White nationalist activist and “journalist” Faith Goldy was banned from the crowd-funding platform Patreon last week because of her zealous recital of the world’s most famous white supremacist slogan on a podcast last year, an action she is now defending.
Goldy posted an email she received from Patreon on May 22 that informed her that her account would be removed from the site for violations of its community guidelines on hate speech. She since moved her fundraising efforts to Freestartr, a crowd-funding site built by alt-right activist Chuck Johnson and used almost exclusively by far-right media figures.
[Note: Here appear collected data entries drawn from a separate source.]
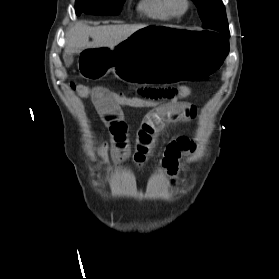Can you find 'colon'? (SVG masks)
Masks as SVG:
<instances>
[{
    "label": "colon",
    "instance_id": "colon-1",
    "mask_svg": "<svg viewBox=\"0 0 279 279\" xmlns=\"http://www.w3.org/2000/svg\"><path fill=\"white\" fill-rule=\"evenodd\" d=\"M70 86L75 93L85 98H90L93 89L95 88L93 86H86L78 83H71ZM191 93V88L189 86L184 85L179 87L168 88L167 92L160 97L139 94L135 96H129L122 92L112 91H109V97L113 102H115L121 107L143 109L156 106L164 101L177 102L189 96Z\"/></svg>",
    "mask_w": 279,
    "mask_h": 279
}]
</instances>
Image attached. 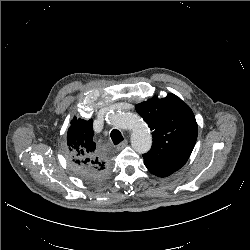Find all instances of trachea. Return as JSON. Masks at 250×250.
<instances>
[{
    "instance_id": "1",
    "label": "trachea",
    "mask_w": 250,
    "mask_h": 250,
    "mask_svg": "<svg viewBox=\"0 0 250 250\" xmlns=\"http://www.w3.org/2000/svg\"><path fill=\"white\" fill-rule=\"evenodd\" d=\"M110 137H111V139H112V141H113V143H114L115 145H117V144H119L120 142L123 141V136H122L121 133H120L118 130H116V129H114V130L111 131Z\"/></svg>"
}]
</instances>
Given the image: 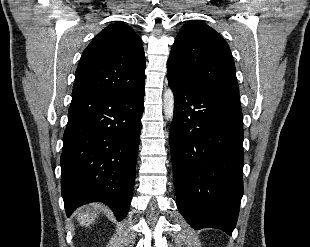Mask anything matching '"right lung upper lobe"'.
<instances>
[{
	"mask_svg": "<svg viewBox=\"0 0 310 247\" xmlns=\"http://www.w3.org/2000/svg\"><path fill=\"white\" fill-rule=\"evenodd\" d=\"M140 37L124 24L103 29L84 50L76 70L72 101L136 91L145 85Z\"/></svg>",
	"mask_w": 310,
	"mask_h": 247,
	"instance_id": "obj_1",
	"label": "right lung upper lobe"
}]
</instances>
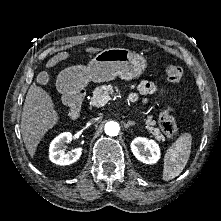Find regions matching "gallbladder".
I'll return each instance as SVG.
<instances>
[{"instance_id":"1","label":"gallbladder","mask_w":221,"mask_h":221,"mask_svg":"<svg viewBox=\"0 0 221 221\" xmlns=\"http://www.w3.org/2000/svg\"><path fill=\"white\" fill-rule=\"evenodd\" d=\"M49 81V75L47 74V72H40L38 74V77H37V82L42 84V85H45L47 84Z\"/></svg>"}]
</instances>
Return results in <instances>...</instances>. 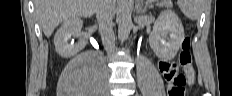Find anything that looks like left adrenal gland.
I'll use <instances>...</instances> for the list:
<instances>
[{
  "instance_id": "1",
  "label": "left adrenal gland",
  "mask_w": 232,
  "mask_h": 96,
  "mask_svg": "<svg viewBox=\"0 0 232 96\" xmlns=\"http://www.w3.org/2000/svg\"><path fill=\"white\" fill-rule=\"evenodd\" d=\"M146 9H147V5H145L143 9L141 8L140 11H139V13L140 14L144 13L146 11Z\"/></svg>"
}]
</instances>
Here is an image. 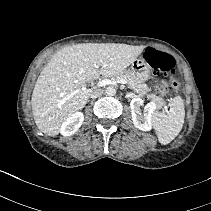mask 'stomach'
Segmentation results:
<instances>
[{
    "instance_id": "0dacf381",
    "label": "stomach",
    "mask_w": 211,
    "mask_h": 211,
    "mask_svg": "<svg viewBox=\"0 0 211 211\" xmlns=\"http://www.w3.org/2000/svg\"><path fill=\"white\" fill-rule=\"evenodd\" d=\"M130 71L142 82L147 81L150 78V66L143 56L136 59L131 64Z\"/></svg>"
}]
</instances>
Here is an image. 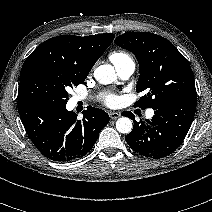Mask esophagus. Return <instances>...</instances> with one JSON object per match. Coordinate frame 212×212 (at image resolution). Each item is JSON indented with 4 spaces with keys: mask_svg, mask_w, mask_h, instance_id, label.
<instances>
[{
    "mask_svg": "<svg viewBox=\"0 0 212 212\" xmlns=\"http://www.w3.org/2000/svg\"><path fill=\"white\" fill-rule=\"evenodd\" d=\"M109 116H110V118H111L112 120H116L117 118L120 117V113H118V112H110V113H109Z\"/></svg>",
    "mask_w": 212,
    "mask_h": 212,
    "instance_id": "34e87169",
    "label": "esophagus"
}]
</instances>
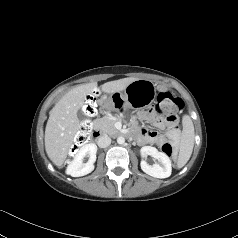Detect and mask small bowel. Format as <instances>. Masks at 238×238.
Listing matches in <instances>:
<instances>
[{"label": "small bowel", "instance_id": "1", "mask_svg": "<svg viewBox=\"0 0 238 238\" xmlns=\"http://www.w3.org/2000/svg\"><path fill=\"white\" fill-rule=\"evenodd\" d=\"M140 117L148 120L154 127L160 129L167 128L166 135H160L148 129H142L138 133V141L142 144H155L161 147L164 143L169 142L177 146L180 142V131L176 123H166V119L158 114L151 115L148 112H142Z\"/></svg>", "mask_w": 238, "mask_h": 238}]
</instances>
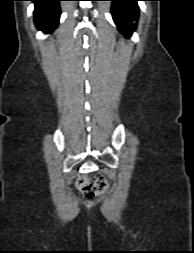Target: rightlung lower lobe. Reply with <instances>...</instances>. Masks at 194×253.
<instances>
[{
  "label": "right lung lower lobe",
  "instance_id": "1",
  "mask_svg": "<svg viewBox=\"0 0 194 253\" xmlns=\"http://www.w3.org/2000/svg\"><path fill=\"white\" fill-rule=\"evenodd\" d=\"M35 3L34 21L38 29L44 32L52 31L59 22L62 0H30Z\"/></svg>",
  "mask_w": 194,
  "mask_h": 253
}]
</instances>
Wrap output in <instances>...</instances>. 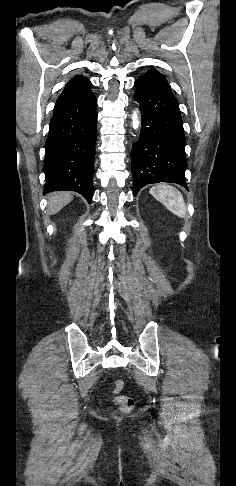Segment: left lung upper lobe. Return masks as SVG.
<instances>
[{
    "label": "left lung upper lobe",
    "instance_id": "left-lung-upper-lobe-1",
    "mask_svg": "<svg viewBox=\"0 0 236 486\" xmlns=\"http://www.w3.org/2000/svg\"><path fill=\"white\" fill-rule=\"evenodd\" d=\"M142 77H145L149 80L155 81V82L163 85L164 87L170 89V85L168 84L166 78L160 72H158L155 69H151V70L147 71Z\"/></svg>",
    "mask_w": 236,
    "mask_h": 486
}]
</instances>
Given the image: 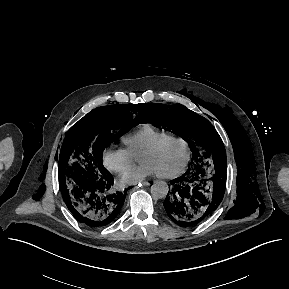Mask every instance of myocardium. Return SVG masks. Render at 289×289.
<instances>
[{"label": "myocardium", "mask_w": 289, "mask_h": 289, "mask_svg": "<svg viewBox=\"0 0 289 289\" xmlns=\"http://www.w3.org/2000/svg\"><path fill=\"white\" fill-rule=\"evenodd\" d=\"M172 140L179 141L184 145V147L186 149V157H185V160H184L183 164L181 165V167L178 168L176 171L171 172V173H165V174H157L160 178L173 179V178L180 176L181 174H183L186 171V169L190 163L191 157H192V150H191V146H190L189 142L180 135L169 134V135L159 139L157 142L150 145L149 147L145 148L139 154V156H141L143 154L156 152L158 149L161 148V146L164 143H166L168 141H172Z\"/></svg>", "instance_id": "1"}]
</instances>
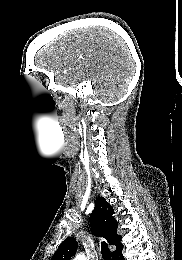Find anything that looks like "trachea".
I'll list each match as a JSON object with an SVG mask.
<instances>
[{
    "mask_svg": "<svg viewBox=\"0 0 182 260\" xmlns=\"http://www.w3.org/2000/svg\"><path fill=\"white\" fill-rule=\"evenodd\" d=\"M101 254L104 260H111V253L106 242H101Z\"/></svg>",
    "mask_w": 182,
    "mask_h": 260,
    "instance_id": "obj_1",
    "label": "trachea"
}]
</instances>
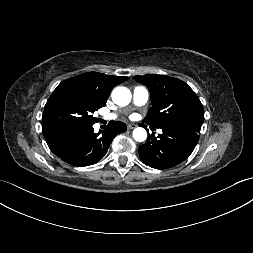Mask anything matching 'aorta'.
<instances>
[{
  "mask_svg": "<svg viewBox=\"0 0 253 253\" xmlns=\"http://www.w3.org/2000/svg\"><path fill=\"white\" fill-rule=\"evenodd\" d=\"M112 100L119 106H126L131 101V92L126 87H116L111 94ZM133 138L138 142H143L147 138V132L144 128L138 127L133 130Z\"/></svg>",
  "mask_w": 253,
  "mask_h": 253,
  "instance_id": "1",
  "label": "aorta"
}]
</instances>
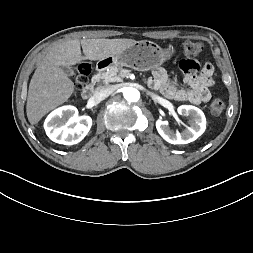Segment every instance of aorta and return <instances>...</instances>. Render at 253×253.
<instances>
[{
	"label": "aorta",
	"instance_id": "obj_1",
	"mask_svg": "<svg viewBox=\"0 0 253 253\" xmlns=\"http://www.w3.org/2000/svg\"><path fill=\"white\" fill-rule=\"evenodd\" d=\"M123 95L128 102H137L140 98L139 91L133 87L125 88Z\"/></svg>",
	"mask_w": 253,
	"mask_h": 253
}]
</instances>
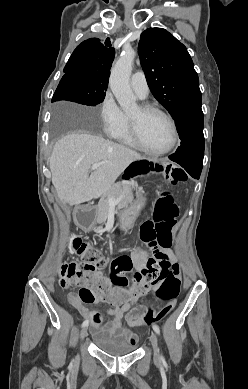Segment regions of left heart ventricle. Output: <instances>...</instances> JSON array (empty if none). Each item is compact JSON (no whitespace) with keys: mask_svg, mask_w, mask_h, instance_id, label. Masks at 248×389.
Segmentation results:
<instances>
[{"mask_svg":"<svg viewBox=\"0 0 248 389\" xmlns=\"http://www.w3.org/2000/svg\"><path fill=\"white\" fill-rule=\"evenodd\" d=\"M129 115L137 119L140 136L147 147L161 150L171 143V126L162 115L156 112L142 113L139 106Z\"/></svg>","mask_w":248,"mask_h":389,"instance_id":"b2bd125f","label":"left heart ventricle"}]
</instances>
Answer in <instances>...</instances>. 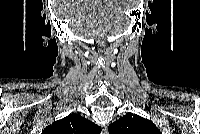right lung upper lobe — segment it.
Segmentation results:
<instances>
[{
	"mask_svg": "<svg viewBox=\"0 0 200 134\" xmlns=\"http://www.w3.org/2000/svg\"><path fill=\"white\" fill-rule=\"evenodd\" d=\"M101 128L81 117L79 114H70L55 121L43 131L44 134H99Z\"/></svg>",
	"mask_w": 200,
	"mask_h": 134,
	"instance_id": "right-lung-upper-lobe-1",
	"label": "right lung upper lobe"
}]
</instances>
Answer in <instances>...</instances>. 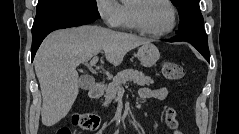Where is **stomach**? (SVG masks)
<instances>
[{"mask_svg": "<svg viewBox=\"0 0 239 134\" xmlns=\"http://www.w3.org/2000/svg\"><path fill=\"white\" fill-rule=\"evenodd\" d=\"M137 57L144 67L150 68L159 60L160 52L154 44L149 42L138 49Z\"/></svg>", "mask_w": 239, "mask_h": 134, "instance_id": "stomach-1", "label": "stomach"}]
</instances>
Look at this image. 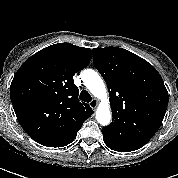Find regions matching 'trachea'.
<instances>
[{
    "instance_id": "obj_1",
    "label": "trachea",
    "mask_w": 178,
    "mask_h": 178,
    "mask_svg": "<svg viewBox=\"0 0 178 178\" xmlns=\"http://www.w3.org/2000/svg\"><path fill=\"white\" fill-rule=\"evenodd\" d=\"M79 99L84 102H90L92 100L91 95L86 90L81 91Z\"/></svg>"
}]
</instances>
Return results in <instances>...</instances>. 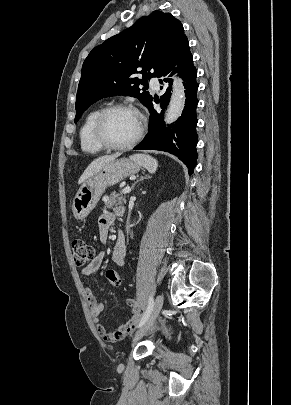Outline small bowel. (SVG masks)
<instances>
[{
  "label": "small bowel",
  "mask_w": 291,
  "mask_h": 405,
  "mask_svg": "<svg viewBox=\"0 0 291 405\" xmlns=\"http://www.w3.org/2000/svg\"><path fill=\"white\" fill-rule=\"evenodd\" d=\"M113 220L114 216L111 213H105L100 216L98 226L99 237L102 242L107 240L108 232ZM125 255L126 247L124 237L122 233H119L118 239L112 251V260L118 266H122L125 261ZM103 257V253H99L96 257H94L93 260L82 269V274L87 277L95 275V273L101 267ZM85 295L90 306L91 316L97 325L98 333L104 340L109 342H120L135 330L143 310L141 305L135 299L129 298L126 301L133 310V316L131 319L119 328L109 331L100 322V316L104 309L103 302L97 300L90 289H86Z\"/></svg>",
  "instance_id": "obj_1"
}]
</instances>
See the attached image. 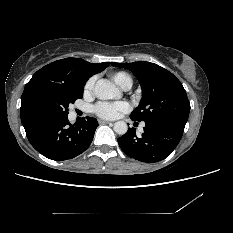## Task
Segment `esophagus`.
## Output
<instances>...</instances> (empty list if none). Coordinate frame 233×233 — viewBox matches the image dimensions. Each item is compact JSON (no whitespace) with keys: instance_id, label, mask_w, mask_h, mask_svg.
<instances>
[{"instance_id":"34e87169","label":"esophagus","mask_w":233,"mask_h":233,"mask_svg":"<svg viewBox=\"0 0 233 233\" xmlns=\"http://www.w3.org/2000/svg\"><path fill=\"white\" fill-rule=\"evenodd\" d=\"M99 124H112V122L106 120H99Z\"/></svg>"}]
</instances>
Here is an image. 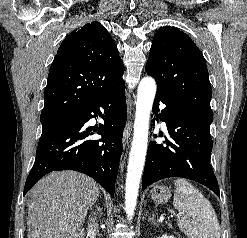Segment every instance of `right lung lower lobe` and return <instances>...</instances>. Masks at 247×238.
Masks as SVG:
<instances>
[{
  "label": "right lung lower lobe",
  "instance_id": "1",
  "mask_svg": "<svg viewBox=\"0 0 247 238\" xmlns=\"http://www.w3.org/2000/svg\"><path fill=\"white\" fill-rule=\"evenodd\" d=\"M124 88L122 82L42 130L24 195L47 173L75 170L92 177L114 196L127 117ZM100 108L104 109V115ZM97 115L104 119V124L88 127L87 122ZM94 133L102 138L89 139Z\"/></svg>",
  "mask_w": 247,
  "mask_h": 238
}]
</instances>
In a video uploaded this weekend, Goldy expressed her outrage.
“What on Earth did little old me say that could ever qualify as hate speech?” Goldy sarcastically asked, before reading from a part of the email from Patreon that mentioned her recital of the world-famous white supremacist “14 Words” slogan: “We must secure the existence of our people and a future for white children.”
Last year, Right Wing Watch wrote about Goldy’s appearance on a podcast hosted by European alt-right activist Colin Robertson, who is known online as “Millennial Woes,” during which she pronounced the “14 Words.” Despite this, Goldy has still managed to book appearances with high-profile right-wing media outlets such as Infowars.
“We do not support exclusionary ideologies,” Goldy read from Patreon’s email to her.
“If you ask me, banning me is kind of an exclusionary ideology, and as for the 14 Words? Nothing about them is exclusionary whatsoever,” Goldy said. “It doesn’t say that we support one group but not the other, they all have to go.”
“When Patreon said that I ‘recently’ said the 14 Words on a podcast that, friends, was a lie. I actually did so way back in December of 2017. I was appearing as a guest on a YouTube channel hosted by one Millennial Woes, where I was encouraged to say the 14 Words, something that I did without hesitation specifically because I wanted to articulate, as I did in the video, that these words in and of themselves are not hate speech,” Goldy said. “This is a simple statement of survival.”
She then proceeded to roll a compilation of footage of her soliciting signatures on a petition she made that replaced “white children” in the “14 Words” with “aboriginal children” to make her point.
“The truth of the matter is, what I said is not hate speech,” Goldy concluded. “And if it is, it’s only because people have a problem with white people saying that about themselves, and that makes them the bigots.”